QM exhibition Say Our Name acknowledges

Joseph Guenzler, Exhibition honours Australia’s South Sea Islander history, National Indigenous Times, 21 January 2025

The Say Our Name exhibition honours Australia’s South Sea Islander history. (Image: Queensland State Archives).

The Queensland Museum is marking 30 years since Australian South Sea Islanders were formally recognised as a distinct cultural group.

From 1863, approximately 60,000 South Sea Islanders were brought to Australia as slaves or cheap labour.

Their work played a key role in developing Queensland’s sugar and cotton industries.

Rugby league great Mal Meninga, whose family originates from Tanna in Vanuatu, credits his South Sea Islander heritage with shaping his values and success.

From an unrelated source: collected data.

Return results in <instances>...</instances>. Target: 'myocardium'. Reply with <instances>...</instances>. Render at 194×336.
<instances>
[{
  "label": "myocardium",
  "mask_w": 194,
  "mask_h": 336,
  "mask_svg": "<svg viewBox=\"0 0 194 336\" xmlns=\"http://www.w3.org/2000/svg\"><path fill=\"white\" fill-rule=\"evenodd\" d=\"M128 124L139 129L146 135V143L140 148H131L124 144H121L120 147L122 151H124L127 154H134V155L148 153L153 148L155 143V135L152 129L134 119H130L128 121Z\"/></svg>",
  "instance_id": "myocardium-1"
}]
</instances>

“I’ll always identify with being an Australian South Sea Islander. It’s right to my core,” Mr Meninga told the State Library of Queensland.

“It’s how I live my life with the values I was brought up with as an Australian South Sea Islander.”

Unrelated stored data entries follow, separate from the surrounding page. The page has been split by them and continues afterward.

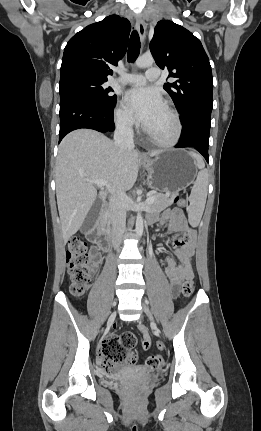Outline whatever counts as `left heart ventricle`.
I'll use <instances>...</instances> for the list:
<instances>
[{
    "instance_id": "1",
    "label": "left heart ventricle",
    "mask_w": 261,
    "mask_h": 431,
    "mask_svg": "<svg viewBox=\"0 0 261 431\" xmlns=\"http://www.w3.org/2000/svg\"><path fill=\"white\" fill-rule=\"evenodd\" d=\"M147 129L160 139H168L173 135L175 129L174 121L165 107L156 115Z\"/></svg>"
}]
</instances>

Mr Meninga said his ancestors were chief warriors responsible for protecting their people.

“So ironically enough, I ended up being a policeman,” he said.

While some South Sea Islanders, like Mr Meninga’s great-grandfather, voluntarily migrated to Queensland’s cane fields in the late 19th century, many others were forcibly removed from their homelands.

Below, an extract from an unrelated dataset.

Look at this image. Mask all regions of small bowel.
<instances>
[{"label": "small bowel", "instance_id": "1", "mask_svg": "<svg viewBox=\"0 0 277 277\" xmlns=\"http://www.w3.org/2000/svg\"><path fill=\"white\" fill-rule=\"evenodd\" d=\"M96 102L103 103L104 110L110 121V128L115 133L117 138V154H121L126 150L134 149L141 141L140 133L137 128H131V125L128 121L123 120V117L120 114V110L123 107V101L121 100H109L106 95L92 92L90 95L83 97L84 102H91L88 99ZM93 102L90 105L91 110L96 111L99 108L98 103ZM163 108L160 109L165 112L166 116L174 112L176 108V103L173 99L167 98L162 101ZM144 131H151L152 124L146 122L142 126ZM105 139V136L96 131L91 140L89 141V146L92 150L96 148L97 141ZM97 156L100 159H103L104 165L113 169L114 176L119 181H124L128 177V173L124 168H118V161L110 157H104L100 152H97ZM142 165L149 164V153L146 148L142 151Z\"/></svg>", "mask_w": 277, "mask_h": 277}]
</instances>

Australian South Sea Islanders attend the Queensland Government’s Australian South Sea Islander Recognition Ceremony, 2000. (Image: Imedla Miller).

Say Our Name exhibition curator, Imelda Miller, said workers faced discrimination and exploitation.

“The treatment of those people was legislated with lots of different policies to control the movement of people, how long they worked here, what they wore, what they were given to eat,” she said.

The exhibition explores this history through historical records and contemporary artworks.

One piece by Yugambeh and South Sea Islander artist, Luther Cora, features a timber cane cart with knives used to cut crops suspended above it, symbolising the complex legacy of South Sea Islanders in Australia.

Luther Cora, Double Edged Blade – Blessing or Curse, 2024. (Image: Instagram).

“He talks about our history in an interesting way. Is it a blessing or a curse?” Ms Miller said.

“Some people wanted to stay because they had families or had made this place their home.”

More than a century after many South Sea Islanders were forced to return home, concerns are emerging over the treatment of Pacific workers under Australia’s current labour mobility scheme.

New South Wales Anti-Slavery Commissioner, James Cockayne, said allegations include forced labour, debt bondage, deceptive recruiting, and in some cases, servitude.

“Many of the people who come forward to me for support and assistance tell me that they consider this modern-day blackbirding,” Dr Cockayne said.

“These are people from the very same islands that people were kidnapped and enslaved from 150 years ago.”

Dr Cockayne has called for reforms to ensure Pacific Australia Labour Mobility (PALM) visas outline workers’ rights and provide greater job mobility.

A spokesperson for the Department of Employment and Workplace Relations said a review of the guidelines will be published early in the new year.

The Say Our Name exhibition is open at the Queensland Museum in Brisbane until July 13.